History of Shat Gombuj Mosque
There are three World Heritage Site in Bangladesh. The Shat Gambuj Mosque in Bagerhat is one of them. It is a 15th-century Islamic edifice located in the suburbs of Bagerhat(A district in Khulna Division), on the edge of the Sundarbans, on 175km southwest of Dhaka, the capital of Bangladesh. In the 15th century, a Muslim colony founded in the mangrove forest of the Sundarbans, near the coast in the Bagerhat District by a saint-General, known as Khan Jahan Ali. He preached in an affluent city during the reign of Sultan Nasiruddin Mahmud Shah, which then known as Khalifabad.

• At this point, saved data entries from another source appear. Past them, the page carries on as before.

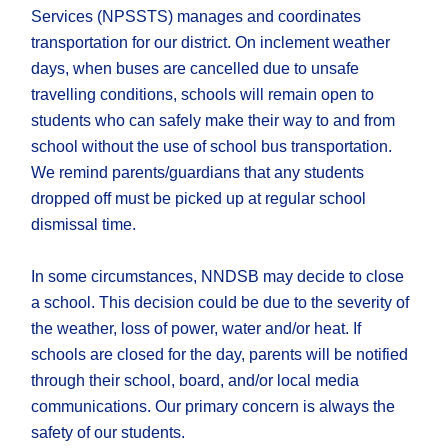
Services (NPSSTS) manages and coordinates
transportation for our district. On inclement weather
days, when buses are cancelled due to unsafe
travelling conditions, schools will remain open to
students who can safely make their way to and from
school without the use of school bus transportation.
We remind parents/guardians that any students
dropped off must be picked up at regular school
dismissal time.
In some circumstances, NNDSB may decide to close
a school. This decision could be due to the severity of
the weather, loss of power, water and/or heat. If
schools are closed for the day, parents will be notified
through ​their school, board, and/or local media
communications. Our primary concern is always the
safety of our students.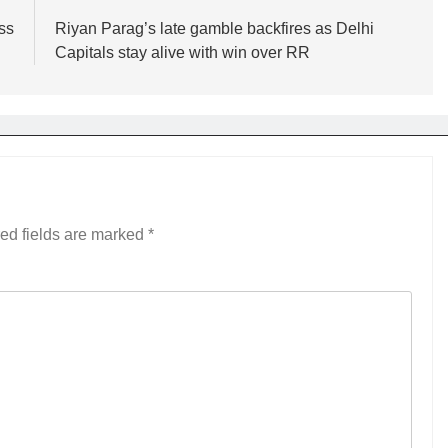
ss
Riyan Parag’s late gamble backfires as Delhi
Capitals stay alive with win over RR
ed fields are marked
*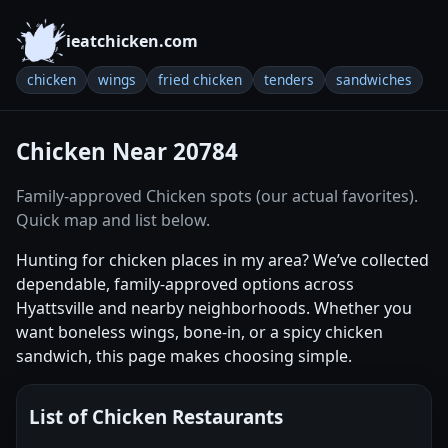
ieatchicken.com
chicken
wings
fried chicken
tenders
sandwiches
Chicken Near 20784
Family-approved Chicken spots (our actual favorites).
Quick map and list below.
Hunting for chicken places in my area? We’ve collected
dependable, family-approved options across
Hyattsville and nearby neighborhoods. Whether you
want boneless wings, bone-in, or a spicy chicken
sandwich, this page makes choosing simple.
List of Chicken Restaurants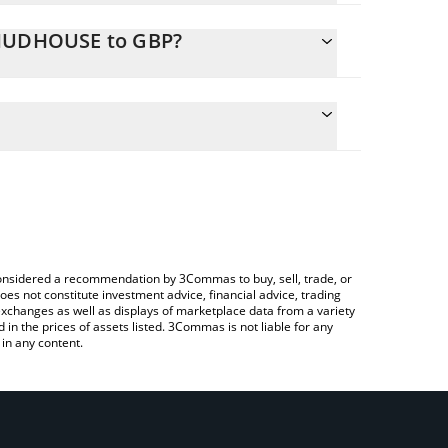
CHUDHOUSE to GBP?
ate the conversion price of CHUDHOUSE to GBP by
d and will automatically convert the value in British
ing a Crypto Exchange or a P2P (person-to-
atest chudhouse price in major fiat and crypto
e considered a recommendation by 3Commas to buy, sell, trade, or
oes not constitute investment advice, financial advice, trading
 exchanges as well as displays of marketplace data from a variety
n the prices of assets listed. 3Commas is not liable for any
in any content.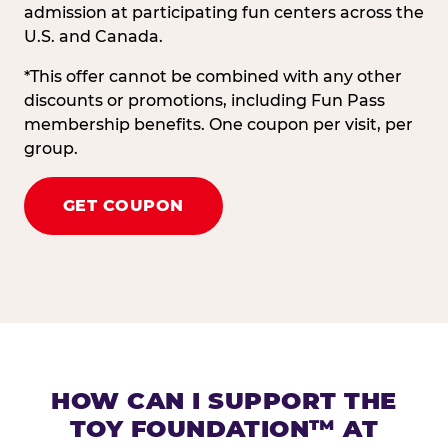
admission at participating fun centers across the
U.S. and Canada.
*This offer cannot be combined with any other
discounts or promotions, including Fun Pass
membership benefits. One coupon per visit, per
group.
GET COUPON
HOW CAN I SUPPORT THE
TOY FOUNDATION™ AT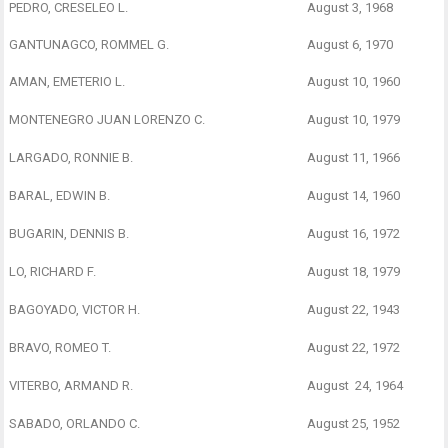
PEDRO, CRESELEO L.
August 3, 1968
GANTUNAGCO, ROMMEL G.
August 6, 1970
AMAN, EMETERIO L.
August 10, 1960
MONTENEGRO JUAN LORENZO C.
August 10, 1979
LARGADO, RONNIE B.
August 11, 1966
BARAL, EDWIN B.
August 14, 1960
BUGARIN, DENNIS B.
August 16, 1972
LO, RICHARD F.
August 18, 1979
BAGOYADO, VICTOR H.
August 22, 1943
BRAVO, ROMEO T.
August 22, 1972
VITERBO, ARMAND R.
August 24, 1964
SABADO, ORLANDO C.
August 25, 1952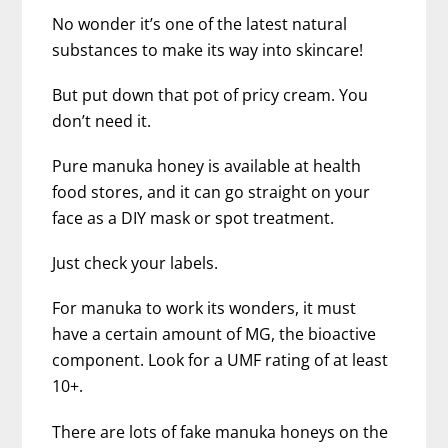
No wonder it’s one of the latest natural
substances to make its way into skincare!
But put down that pot of pricy cream. You
don’t need it.
Pure manuka honey is available at health
food stores, and it can go straight on your
face as a DIY mask or spot treatment.
Just check your labels.
For manuka to work its wonders, it must
have a certain amount of MG, the bioactive
component. Look for a UMF rating of at least
10+.
There are lots of fake manuka honeys on the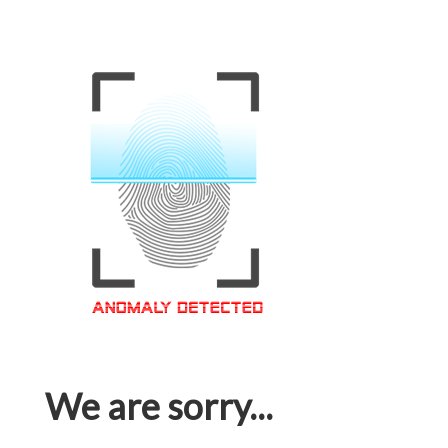
We are sorry...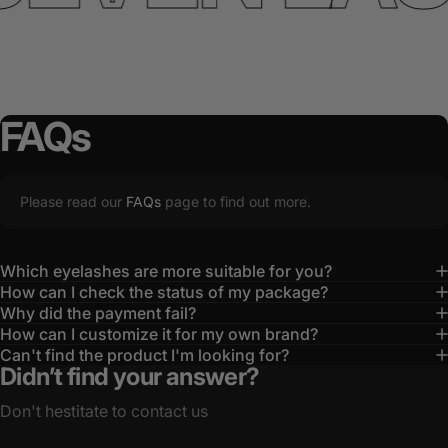
FAQs
Please read our
FAQs
page to find out more.
Which eyelashes are more suitable for you?
How can I check the status of my package?
Why did the payment fail?
How can I customize it for my own brand?
Can't find the product I'm looking for?
Didn’t find your answer?
Don't hestitate to contact us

Khan Jahan Ali adorned this city with more than a dozen mosques, the ruins of which focused around the most imposing and is the largest multi-domed mosques in Bangladesh, which is known as the Shait-Gumbad Masjid. The construction of the mosque started in 1442 and completed in 1459. It used for prayers, and also as a madrasa and assembly hall.
Structure
The structure of the building represents the 15th century Turki architectural view. The mosque anticipated that before 1459 the greatest devotee of Islam named Khan Jahan Ali established this mosque and was also the founder of Bagerhat district. The mosque is an enormous Mughal architectural site covering area 17280 square feet. It is unique in that it has sixty pillars, which supports eighty-one exquisitely curved domes that have worn away with time. It has walls of unusually thick, tapered brick in the Tughlaq style and a hut-shaped roofline that anticipates later style. The length of the mosque is 49m(160ft) tall and 33m (108ft) full. It has four towers. Two of the four towers used to call azaan. The interior divided into many aisles and bays by slender columns, which culminate in numerous arches that support the roof.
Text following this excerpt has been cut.